From my point of view, the biggest news this week is that ArsTechnica was purchased by Conde Nast for a rumored $25 million. The acquisition itself has been verified, but the price will likely never be publicly confirmed.
For those who aren’t familiar with ArsTechnica, it’s a technology news site that has distinguished itself over the years by offering intelligent and thoughtful articles. With the recent trend of rapid-fire blogs and “breaking” news blurbs, it’s to their credit they’ve been able to sustain their audience and reputation.

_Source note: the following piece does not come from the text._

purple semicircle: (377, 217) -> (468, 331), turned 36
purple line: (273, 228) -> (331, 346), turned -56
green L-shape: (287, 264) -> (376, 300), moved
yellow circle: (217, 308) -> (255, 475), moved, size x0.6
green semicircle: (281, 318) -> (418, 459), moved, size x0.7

I don’t know the founders of Ars personally, but am certainly aware of their work. The story goes that it was started in 1998 by Ken Fisher (and Jon Stokes) out of “boredom” in graduate school and apparently stayed a hobby for the first 6 years. Ken Fisher touched a bit on the start of Ars in a recent video interview with Kara Swisher. I’m not sure the exact sequence of events, but today Ars is reported to have a staff of 8 people who will now be working for Conde Nast (publisher of Wired).

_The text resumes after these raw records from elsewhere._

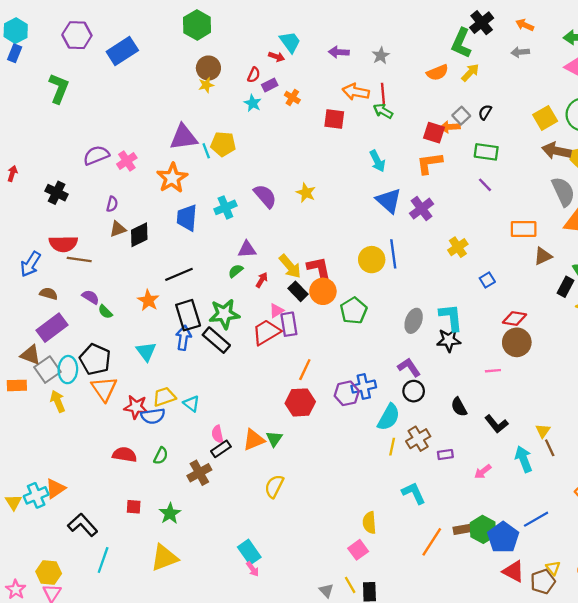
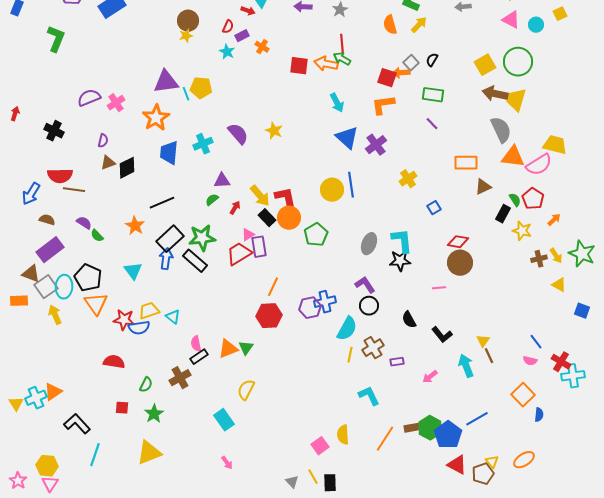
orange semicircle: (437, 73) -> (390, 25), turned 96
orange arrow: (356, 92) -> (326, 64), moved
black rectangle: (188, 315) -> (170, 239), turned 64
green semicircle: (161, 456) -> (146, 385), moved
yellow semicircle: (369, 523) -> (343, 435), moved
cyan rectangle: (249, 552) -> (224, 420), moved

Their decision to sell is interesting. Online ad revenue has been on the rise over the past 5 years, and I’m certain they are benefiting from this phenomenon. With their technical audience, they should be able to attract very favorable ad rates and sponsors.

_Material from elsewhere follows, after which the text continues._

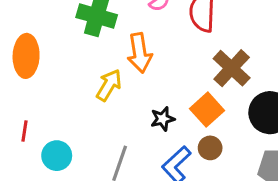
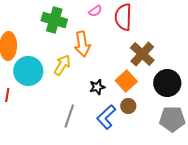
cyan circle: (57, 156) -> (28, 71), moved, size x1.5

Assuming the founders were making a solid profit on a yearly basis in-line with a $25 million valuation (let’s assume they didn’t get a “can’t refuse” offer), what are the motivations for selling a self-sufficient business that from-all-that-I’ve-read has been their “baby”?
10 years is a long time, so I suppose they were ready to move on for various reasons. While the writers are moving to Conde Nast, I don’t see how the co-founders would stay there beyond a compulsory period of time with $25 million in their pockets. I’ll be very curious to see what they do next, and wish them luck.
Update: Fisher explains the motivation… they want to built the site up further which requires corporate backing. And it appears he will be staying to continue building the site.